Published on: 2025/07/17 21:35
Welcome to Within The Frame, where we bring the most pressing issues across the globe into focus. I'm Kim Mok-yeon.
The war in Ukraine has reached a dangerous plateau — stalled on the ground, but escalating in tone.
A reported phone call between U.S. President Trump and Ukrainian President Zelenskyy raised the possibility of a potential strike on Moscow, shifting attention from diplomacy to deterrence.
Over in Gaza, Israel's operations inside Rafah intensify, even as ceasefire talks in Doha remain deadlocked over troop withdrawals and humanitarian control.
With negotiations stuck and civilian tolls mounting, international pressure is building — but without clear leverage.
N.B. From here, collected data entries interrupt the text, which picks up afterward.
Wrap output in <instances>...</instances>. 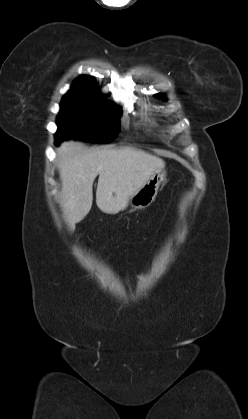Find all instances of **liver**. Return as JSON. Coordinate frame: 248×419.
<instances>
[{
    "label": "liver",
    "mask_w": 248,
    "mask_h": 419,
    "mask_svg": "<svg viewBox=\"0 0 248 419\" xmlns=\"http://www.w3.org/2000/svg\"><path fill=\"white\" fill-rule=\"evenodd\" d=\"M57 155L61 207L71 231L92 207V186L98 175L96 204L104 213L117 214L155 172L165 167L161 158L131 147L85 152L80 143L67 141L57 149Z\"/></svg>",
    "instance_id": "obj_1"
}]
</instances>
So tonight, we ask: are these wars nearing resolution, or are we watching the normalization of endless conflict?
For answers to this, we connect to Lim Eun-jung, Professor of International Studies at Kongju National University. Welcome
Also joining us is Christophe Gaudin, Professor of Political Science at Kookmin University. Good to see you.
1. (LIM) With the Ukraine war in military stalemate and diplomatic channels barely functioning, we're seeing more bold rhetoric and riskier signaling from all sides. As a starting point — how would you characterize the current phase of this war?
2. (GAUDIN) Let's turn to that July 4th phone call — Trump asked Zelenskyy whether Ukraine could strike Moscow if given U.S. long-range missiles, and Zelenskyy reportedly said yes. What did that exchange reveal about how each side is framing this war now — and how might Moscow received this?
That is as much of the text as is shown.